Wexler: In fact I did! Randomly, I saw him at a wedding in September, and I hadn’t seen him since we were 17 or whatever. I was really excited to see him, and of course he thinks I’m crazy, which you can’t blame him. We had a really, really fun night; again, if I could have told my eight-year-old self about how wonderful… Anyway, I was Facebook friends with his wife, and I did a version of the piece at Catch just to test the waters a little bit. I was writing about it on Facebook, and the next day: de-friend. Fine. I understand. I was also in a relationship with someone for about ten years. A real relationship, the thing that is clearly, tremendously painful. Contacting him is always disturbing for both of us, but I sent him some of the songs that initiate, not just those feelings, but that complication, to have him write his memories of me. Then I would make a score based on that and maybe use the sound. But of course, a lot of what he wrote was about him. I never even sent him mine, and the score didn’t happen, but one of the things he wrote about was how he also wasn’t able to listen to those songs. He sent me another song and was like, “Let’s use this one instead.” I was like, “No. Pick one of these.” There’s some kind of self-abhorrence and also self-abuse in our work; I wanted to try and find this to be a less literal, but real re-engaging of trying to figure things out. I did in a way, but it wasn’t directly used in the work.
Houston-Jones: For me, it’s really interesting. I’ve been seeing a lot of work that I have no idea what it’s about.
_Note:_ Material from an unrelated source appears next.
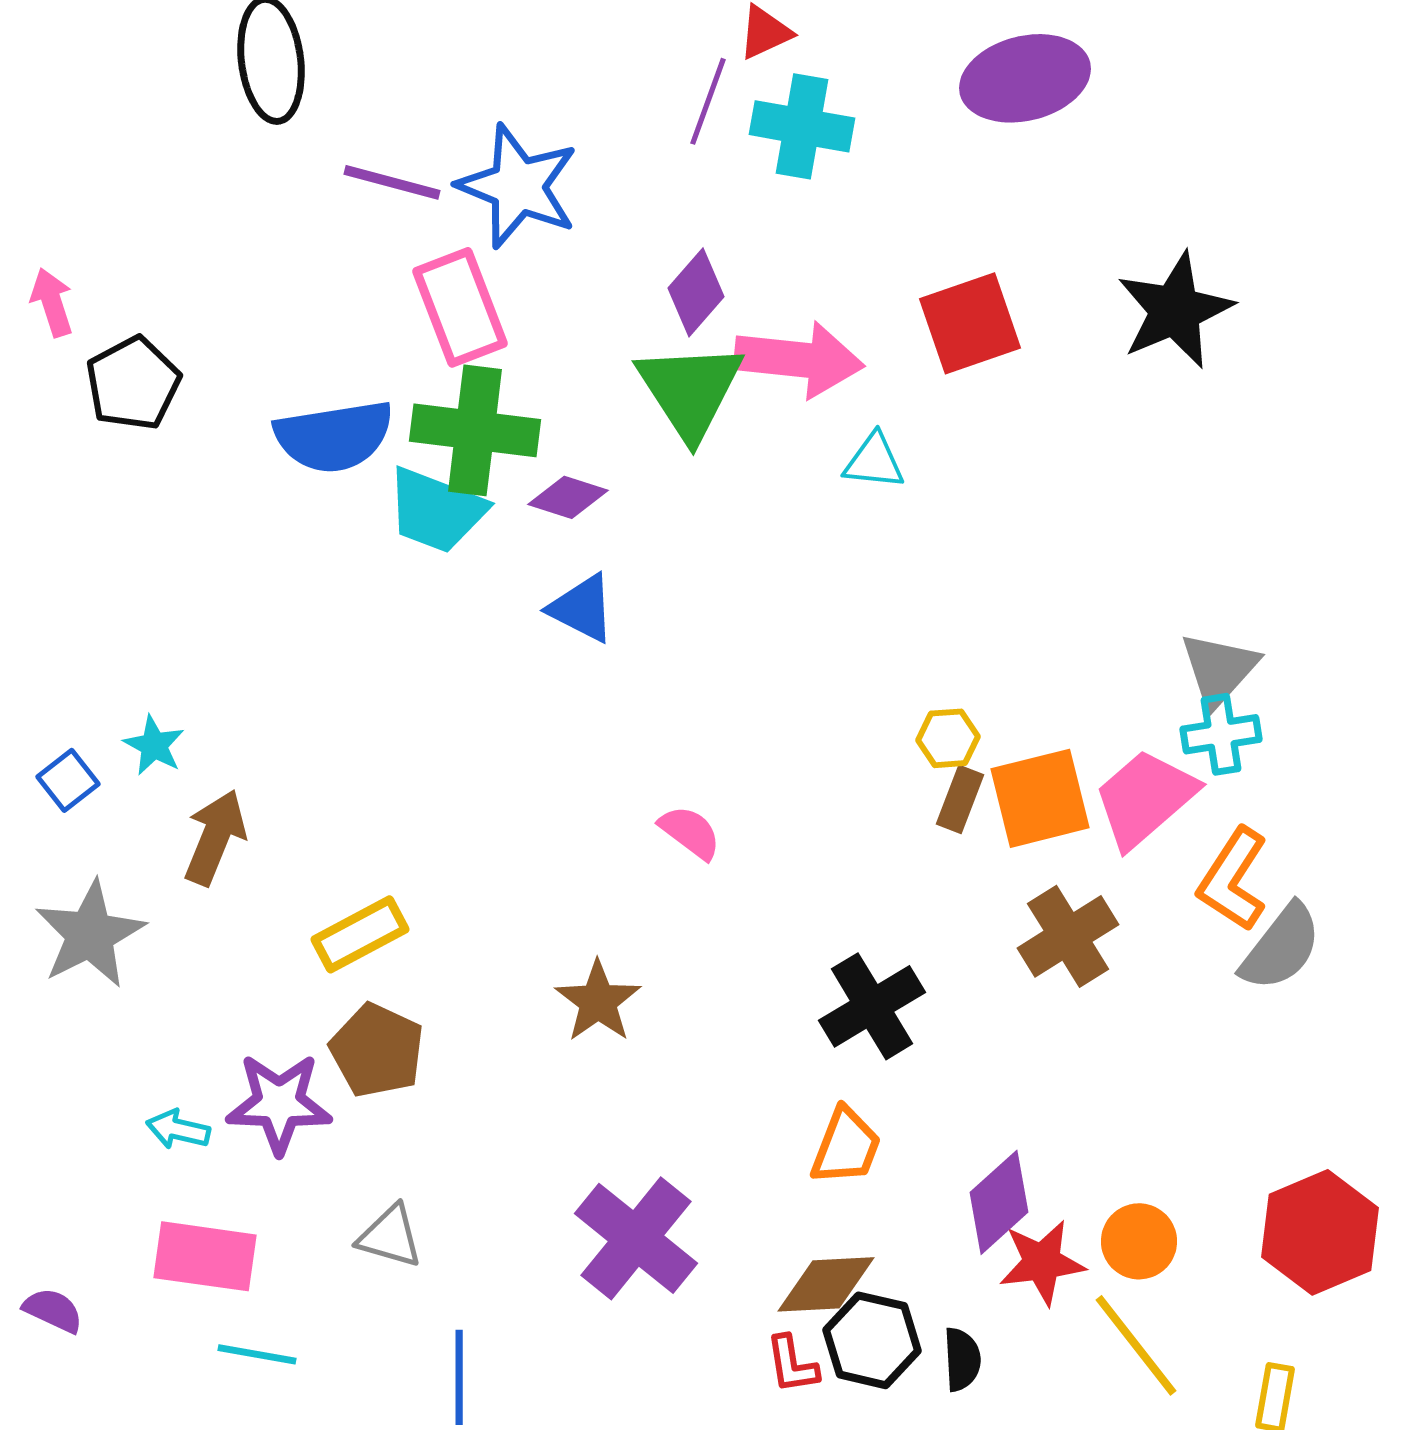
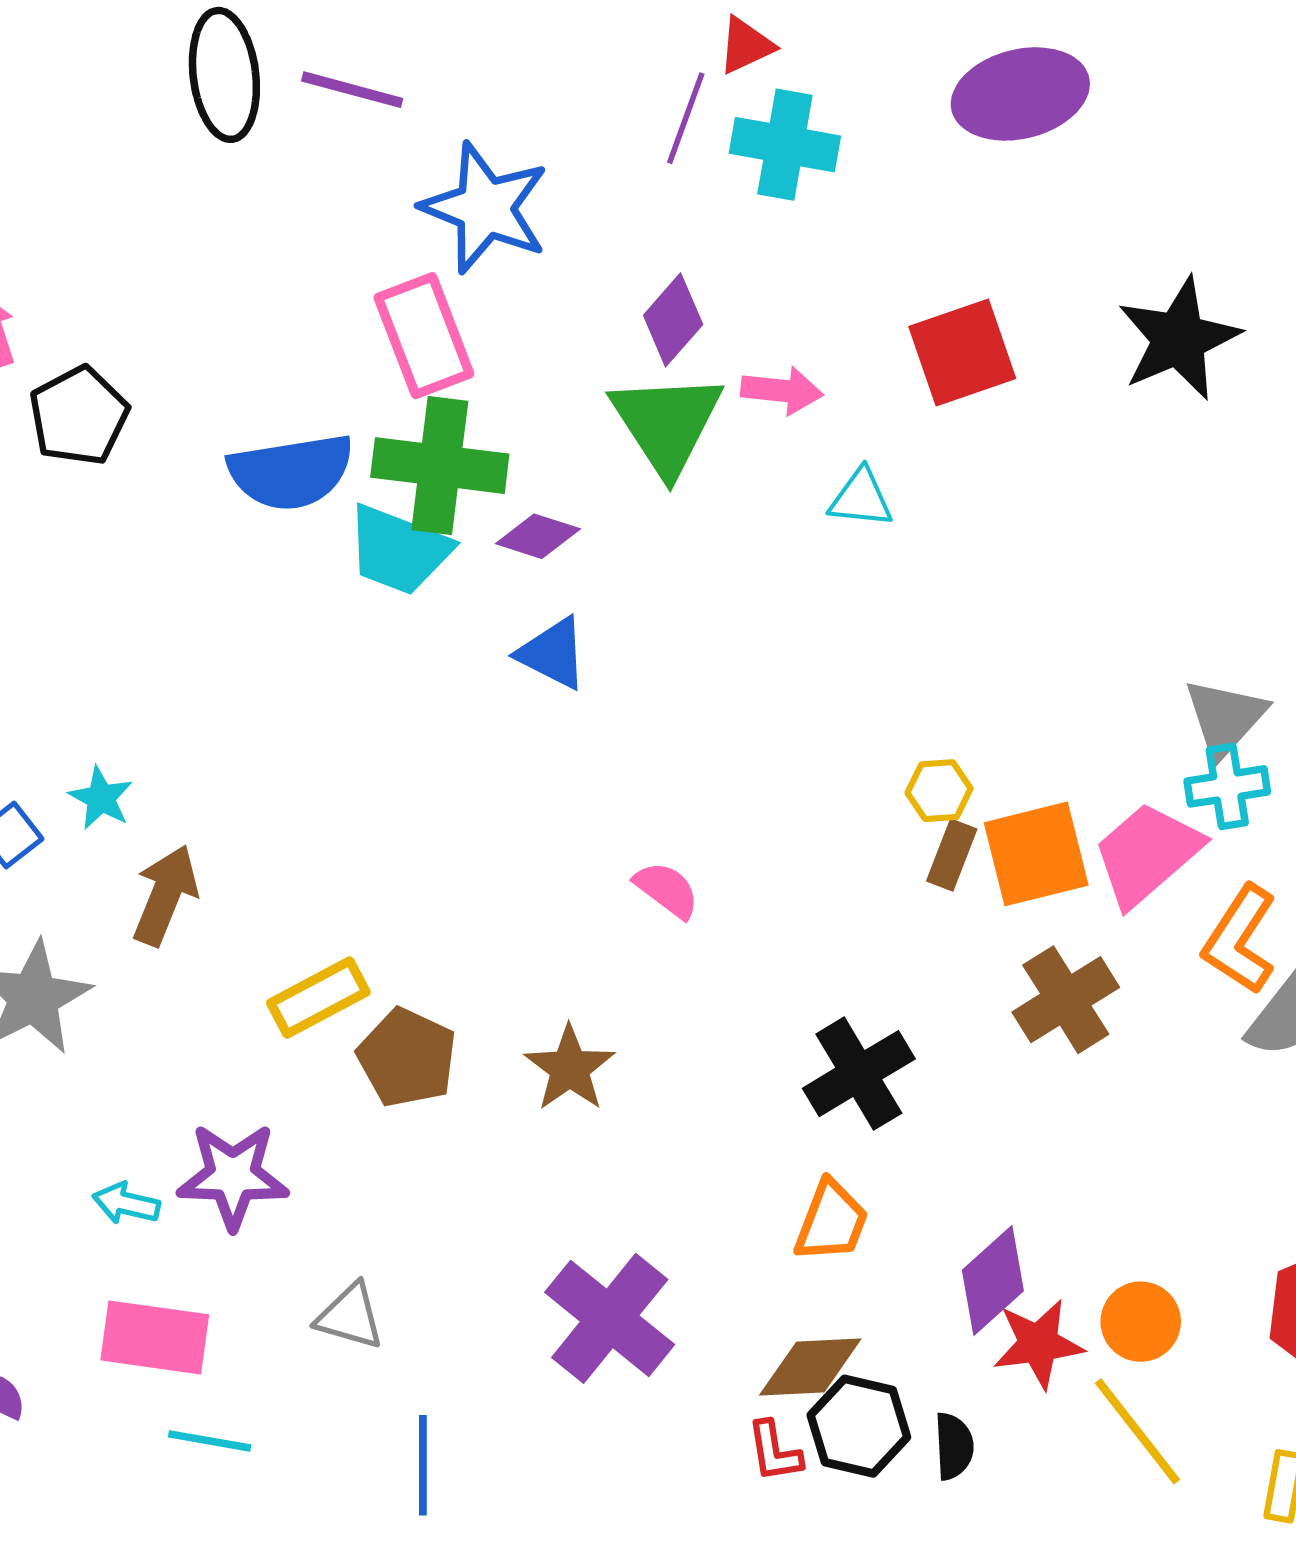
purple line: (392, 182) -> (352, 90), moved
pink arrow: (799, 359) -> (782, 391), size x0.6
brown pentagon: (377, 1050) -> (407, 1058), moved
I think I’m pretty smart. [Laughs] I said, “Let’s make a piece that’s obvious.” There’s depth and layers, but it’s basically what the title is: It’s a playlist.
Wexler: I don’t think the work itself is necessarily confusing; I think the intention that it comes from is confusing. It’s the nature of what is love? And I love that it’s a duet between the two of us but we only touch in one piece. A lot of it is our parallel experiences. But then this heart attack [happened] and healing and all the directions that have needed to come to reach that—I don’t know if it’s actually reached, but we are kind of doing it together. And also the actual beautiful love that is happening the whole time as you’re seeking the one. The real things that are happening all along.
Houston-Jones: We never address the obvious differences between us.
Wexler: Which are obvious to other people, but not to us!
Houston-Jones: Race, age. We have the same taste in music, which is really weird. There’s a 30-year difference between us, and it’s like, Hmm. We listen to the same things.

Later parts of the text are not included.